### THE TASK
Transcribe every entry verbatim; omit pictures.

(Dataset entries)
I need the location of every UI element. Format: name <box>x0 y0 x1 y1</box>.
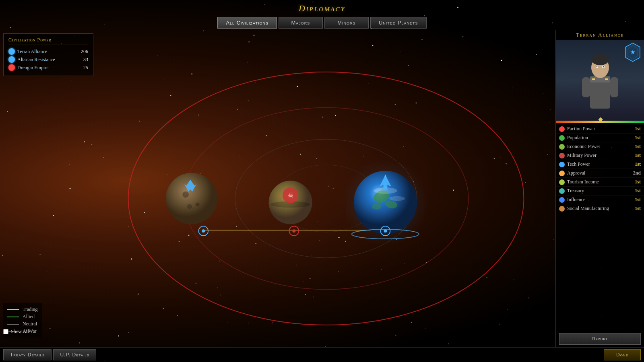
svg-text:☠: ☠ <box>288 192 293 199</box>
svg-rect-43 <box>610 77 618 97</box>
legend-item: Allied <box>7 314 38 320</box>
legend-label: Allied <box>23 314 35 320</box>
svg-rect-42 <box>582 77 590 97</box>
main-area: Civilization Power Terran Alliance206Alt… <box>0 30 644 347</box>
svg-point-11 <box>389 196 405 201</box>
stat-rank: 1st <box>635 135 641 141</box>
stat-row: Approval2nd <box>556 169 644 178</box>
svg-point-21 <box>202 229 205 232</box>
legend-label: Trading <box>23 306 38 313</box>
stat-name: Economic Power <box>567 144 600 150</box>
svg-point-37 <box>591 54 609 65</box>
stat-rank: 1st <box>635 144 641 150</box>
civ-icon <box>8 48 15 55</box>
tab-all-civ[interactable]: All Civilizations <box>217 17 277 29</box>
stat-row: Economic Power1st <box>556 142 644 151</box>
stat-rank: 1st <box>635 161 641 167</box>
leader-figure <box>576 48 624 121</box>
svg-point-16 <box>182 191 189 198</box>
stat-rank: 1st <box>635 152 641 158</box>
civ-power-box: Civilization Power Terran Alliance206Alt… <box>3 33 93 76</box>
done-button[interactable]: Done <box>604 349 641 360</box>
legend-line <box>7 317 19 317</box>
solar-system-map: ☠ <box>97 30 555 347</box>
civ-name: Altarian Resistance <box>17 57 55 63</box>
legend-item: Trading <box>7 306 38 313</box>
stat-icon <box>559 144 565 150</box>
stat-rank: 1st <box>635 206 641 212</box>
legend-item: Neutral <box>7 321 38 327</box>
stat-icon <box>559 162 565 167</box>
stat-icon <box>559 197 565 203</box>
svg-point-18 <box>187 204 192 209</box>
legend-line <box>7 309 19 310</box>
report-button[interactable]: Report <box>559 333 641 345</box>
treaty-details-button[interactable]: Treaty Details <box>3 349 52 360</box>
svg-point-27 <box>292 229 295 232</box>
up-details-button[interactable]: U.P. Details <box>53 349 96 360</box>
leader-portrait: ★ <box>556 40 644 121</box>
stat-row: Tech Power1st <box>556 160 644 169</box>
stat-row: Faction Power1st <box>556 125 644 134</box>
stats-list: Faction Power1stPopulation1stEconomic Po… <box>556 123 644 331</box>
app-container: Diplomacy All CivilizationsMajorsMinorsU… <box>0 0 644 362</box>
stat-icon <box>559 153 565 158</box>
show-all-checkbox[interactable] <box>3 329 8 334</box>
tab-united-planets[interactable]: United Planets <box>370 17 427 29</box>
civ-row: Drengin Empire25 <box>8 64 88 71</box>
show-all-area: Show All <box>3 329 29 335</box>
stat-rank: 1st <box>635 197 641 203</box>
stat-row: Military Power1st <box>556 151 644 160</box>
stat-icon <box>559 126 565 132</box>
stat-rank: 1st <box>635 188 641 194</box>
stat-icon <box>559 179 565 185</box>
stat-row: Treasury1st <box>556 187 644 195</box>
civ-icon <box>8 64 15 71</box>
nav-tabs: All CivilizationsMajorsMinorsUnited Plan… <box>0 15 644 30</box>
stat-row: Tourism Income1st <box>556 178 644 187</box>
stat-rank: 1st <box>635 126 641 132</box>
stat-name: Population <box>567 135 588 141</box>
tab-majors[interactable]: Majors <box>279 17 323 29</box>
stat-rank: 1st <box>635 179 641 185</box>
civ-row: Altarian Resistance33 <box>8 56 88 63</box>
svg-text:★: ★ <box>630 49 636 56</box>
stat-name: Approval <box>567 170 585 176</box>
leader-portrait-area: ★ <box>556 40 644 121</box>
show-all-label: Show All <box>11 329 29 335</box>
stat-icon <box>559 171 565 176</box>
stat-icon <box>559 188 565 194</box>
stat-name: Tourism Income <box>567 179 599 185</box>
svg-point-40 <box>596 66 597 68</box>
civ-list: Terran Alliance206Altarian Resistance33D… <box>8 48 88 71</box>
civ-name: Terran Alliance <box>17 49 47 55</box>
leader-name: Terran Alliance <box>556 30 644 40</box>
stat-icon <box>559 135 565 141</box>
bottom-bar: Treaty Details U.P. Details Done <box>0 347 644 362</box>
tab-minors[interactable]: Minors <box>324 17 369 29</box>
stat-name: Tech Power <box>567 161 590 167</box>
civ-power-title: Civilization Power <box>8 37 88 45</box>
svg-point-9 <box>372 203 382 210</box>
top-bar: Diplomacy <box>0 0 644 15</box>
civ-name: Drengin Empire <box>17 65 49 71</box>
svg-point-29 <box>384 229 387 232</box>
stat-row: Population1st <box>556 134 644 142</box>
svg-point-15 <box>166 173 217 224</box>
stat-name: Influence <box>567 197 585 203</box>
svg-rect-45 <box>605 78 608 80</box>
legend-label: Neutral <box>23 321 37 327</box>
map-area[interactable]: ☠ <box>97 30 555 347</box>
stat-bar <box>556 121 644 123</box>
stat-icon <box>559 206 565 212</box>
civ-score: 206 <box>81 49 88 55</box>
civ-row: Terran Alliance206 <box>8 48 88 55</box>
stat-row: Social Manufacturing1st <box>556 204 644 213</box>
faction-badge: ★ <box>625 42 641 62</box>
svg-point-17 <box>196 202 200 206</box>
stat-name: Treasury <box>567 188 584 194</box>
left-panel: Civilization Power Terran Alliance206Alt… <box>0 30 97 347</box>
stat-rank: 2nd <box>633 170 641 176</box>
legend-line <box>7 324 19 325</box>
svg-rect-44 <box>592 78 595 80</box>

### SOLVED EXERCISE
I need the location of every UI element. Format: name <box>x0 y0 x1 y1</box>.
svg-text:☠: ☠ <box>288 192 293 199</box>
svg-rect-43 <box>610 77 618 97</box>
legend-item: Allied <box>7 314 38 320</box>
legend-label: Allied <box>23 314 35 320</box>
svg-rect-42 <box>582 77 590 97</box>
main-area: Civilization Power Terran Alliance206Alt… <box>0 30 644 347</box>
svg-point-11 <box>389 196 405 201</box>
stat-rank: 1st <box>635 135 641 141</box>
stat-row: Approval2nd <box>556 169 644 178</box>
svg-point-21 <box>202 229 205 232</box>
legend-label: Trading <box>23 306 38 313</box>
stat-name: Economic Power <box>567 144 600 150</box>
svg-point-37 <box>591 54 609 65</box>
stat-rank: 1st <box>635 144 641 150</box>
civ-icon <box>8 48 15 55</box>
tab-all-civ[interactable]: All Civilizations <box>217 17 277 29</box>
stat-row: Economic Power1st <box>556 142 644 151</box>
stat-rank: 1st <box>635 161 641 167</box>
leader-figure <box>576 48 624 121</box>
svg-point-16 <box>182 191 189 198</box>
stat-rank: 1st <box>635 152 641 158</box>
civ-power-box: Civilization Power Terran Alliance206Alt… <box>3 33 93 76</box>
done-button[interactable]: Done <box>604 349 641 360</box>
legend-line <box>7 317 19 317</box>
solar-system-map: ☠ <box>97 30 555 347</box>
civ-name: Altarian Resistance <box>17 57 55 63</box>
legend-item: Trading <box>7 306 38 313</box>
stat-icon <box>559 144 565 150</box>
stat-rank: 1st <box>635 206 641 212</box>
legend-item: Neutral <box>7 321 38 327</box>
stat-icon <box>559 162 565 167</box>
stat-icon <box>559 197 565 203</box>
svg-point-18 <box>187 204 192 209</box>
legend-line <box>7 309 19 310</box>
report-button[interactable]: Report <box>559 333 641 345</box>
treaty-details-button[interactable]: Treaty Details <box>3 349 52 360</box>
svg-point-27 <box>292 229 295 232</box>
up-details-button[interactable]: U.P. Details <box>53 349 96 360</box>
leader-portrait: ★ <box>556 40 644 121</box>
stat-row: Tech Power1st <box>556 160 644 169</box>
stat-row: Faction Power1st <box>556 125 644 134</box>
stats-list: Faction Power1stPopulation1stEconomic Po… <box>556 123 644 331</box>
app-container: Diplomacy All CivilizationsMajorsMinorsU… <box>0 0 644 362</box>
stat-icon <box>559 153 565 158</box>
show-all-checkbox[interactable] <box>3 329 8 334</box>
tab-united-planets[interactable]: United Planets <box>370 17 427 29</box>
civ-row: Drengin Empire25 <box>8 64 88 71</box>
show-all-area: Show All <box>3 329 29 335</box>
stat-rank: 1st <box>635 197 641 203</box>
stat-row: Military Power1st <box>556 151 644 160</box>
stat-icon <box>559 126 565 132</box>
stat-rank: 1st <box>635 188 641 194</box>
stat-icon <box>559 179 565 185</box>
stat-row: Treasury1st <box>556 187 644 195</box>
civ-icon <box>8 64 15 71</box>
nav-tabs: All CivilizationsMajorsMinorsUnited Plan… <box>0 15 644 30</box>
stat-row: Tourism Income1st <box>556 178 644 187</box>
stat-rank: 1st <box>635 126 641 132</box>
stat-name: Population <box>567 135 588 141</box>
tab-majors[interactable]: Majors <box>279 17 323 29</box>
stat-rank: 1st <box>635 179 641 185</box>
civ-row: Altarian Resistance33 <box>8 56 88 63</box>
svg-text:★: ★ <box>630 49 636 56</box>
stat-name: Approval <box>567 170 585 176</box>
leader-portrait-area: ★ <box>556 40 644 121</box>
show-all-label: Show All <box>11 329 29 335</box>
stat-icon <box>559 171 565 176</box>
stat-icon <box>559 188 565 194</box>
stat-name: Tourism Income <box>567 179 599 185</box>
svg-point-40 <box>596 66 597 68</box>
civ-list: Terran Alliance206Altarian Resistance33D… <box>8 48 88 71</box>
civ-name: Terran Alliance <box>17 49 47 55</box>
leader-name: Terran Alliance <box>556 30 644 40</box>
stat-icon <box>559 135 565 141</box>
bottom-bar: Treaty Details U.P. Details Done <box>0 347 644 362</box>
tab-minors[interactable]: Minors <box>324 17 369 29</box>
stat-name: Tech Power <box>567 161 590 167</box>
civ-power-title: Civilization Power <box>8 37 88 45</box>
svg-point-9 <box>372 203 382 210</box>
top-bar: Diplomacy <box>0 0 644 15</box>
civ-name: Drengin Empire <box>17 65 49 71</box>
svg-point-29 <box>384 229 387 232</box>
stat-row: Population1st <box>556 134 644 142</box>
svg-point-15 <box>166 173 217 224</box>
stat-name: Influence <box>567 197 585 203</box>
svg-rect-45 <box>605 78 608 80</box>
legend-label: Neutral <box>23 321 37 327</box>
map-area[interactable]: ☠ <box>97 30 555 347</box>
stat-bar <box>556 121 644 123</box>
stat-icon <box>559 206 565 212</box>
civ-score: 206 <box>81 49 88 55</box>
civ-row: Terran Alliance206 <box>8 48 88 55</box>
stat-row: Social Manufacturing1st <box>556 204 644 213</box>
faction-badge: ★ <box>625 42 641 62</box>
svg-point-17 <box>196 202 200 206</box>
stat-name: Treasury <box>567 188 584 194</box>
left-panel: Civilization Power Terran Alliance206Alt… <box>0 30 97 347</box>
stat-rank: 2nd <box>633 170 641 176</box>
legend-line <box>7 324 19 325</box>
svg-rect-44 <box>592 78 595 80</box>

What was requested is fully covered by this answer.